Cette approche chronologique du sens de l’histoire met en évidence le rôle déterminant qu’à jouer l’évolution de la pensée métaphysique. C’est en effet sous l’angle d’une théologie de l’Incarnation et de la Rédemption que la pensée chrétienne se place : « Nulle philosophie, nulle religion, même l’islamisme fataliste, n’a un sens aussi poussé de l’emprise divine sur les évènements humains (…) il suffit de prendre conscience un instant des dogmes principaux. Du dogme essentiel : celui du Christ, du Fils de Dieu incarné. »[9] que la pensée chrétienne entend le concept d’Histoire qui est considérée comme la manifestation de Dieu au sein du monde. Les approches rationalistes et scientistes, que nous venons rapidement d’aborder, rejettent toute idée de Providence au même titre que Leibniz à la suite de Descartes, a réduit le champ métaphysique, qui permettra à Kant de l’affirmer comme impossible et à Auguste Comte de la définir comme un « âge » révolu obéissant à un processus d’évolution de l’homme.


II. Dieu, Maître de l'histoire.

Ainsi, C’est Dieu qui donne le sens réel de l’histoire.
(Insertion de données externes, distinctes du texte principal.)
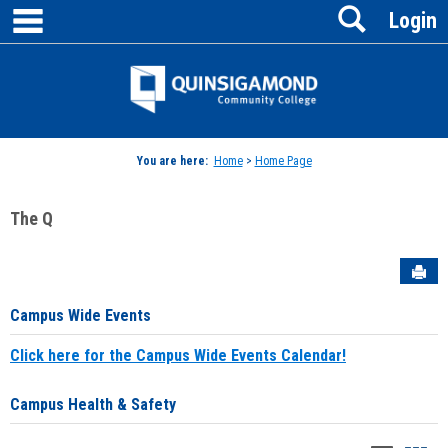
main navigation
Search
Skip
Login
to
content
Jenzabar
University
You are here:
Home
>
Home Page
The Q
Sen
Campus Wide Events
Click here for the Campus Wide Events Calendar!
Campus Health & Safety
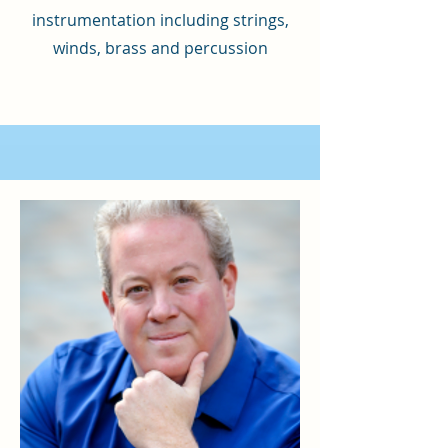
instrumentation including strings,
winds, brass and percussion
Il est évident que l’idée même de vérité chrétienne, quête à laquelle les Grecs se sont affairés, implique une vision du monde qui soit en lien avec celle de la Révélation où Dieu est au cœur de la vie humaine. Mais le Dieu architecte des théistes est insuffisant. Il est plutôt question, dans la tradition judéo-chrétienne d’un Dieu personnel et créateur qui se révèle à ses créatures. Alors, toute l’Histoire de l’humanité s’établit en fonction de l’histoire sainte qui lui est indissociable[10]. Il ne s’agit donc pas de l’histoire « vécue » par l’humanité, l’histoire des historiens, ni de l’histoire  comme science, qui implique un traitement approprié des documents collectés mais l’Histoire qui poursuit une fin, celle qui conduit l’homme à son salut. Si la science historique nous fait entrevoir la structure de l’histoire comme par exemple la période médiévale a l’idée de chrétienté, il est question ici d’une Histoire Universelle. Nous sommes alors menés à saisir le sens de l’histoire non plus par rapport à des faits particuliers qui jonchent les histoires particulières des peuples, mais l’histoire comme économie divine, qui s’identifie en quelque sorte à l’histoire de Dieu créateur et de l’homme créature.


Il est donc évident, que nous devons aborder une des œuvres majeures qui aborde notre question, le Discours de l’histoire Universelle de Bossuet. Ce discours a été composé pour le Dauphin dont Bossuet fut le précepteur. Dès la première partie de son ouvrage, il précise en quelque sorte l’objet de l’étude historique : «  Mais ceux qui s’étonnent de trouver l’histoire profane en quelques endroits peu conforme à l’histoire sainte, devaient remarquer en même temps, qu’elle s’accorde encore moins avec elle-même »[11] «  Il est certain que l’Ecriture les unit toujours ensemble ; et vous voyez Monseigneur, qu’outre l’autorité des livres saints, le seul ordre des faits montre que c’est à cela qu’il s’en faut tenir. »[12] En fait, c’est sous le rapport de la chrétienté que l’évêque de Meaux aborde son Histoire Universelle, obéissant au gouvernement de la Providence divine.[13]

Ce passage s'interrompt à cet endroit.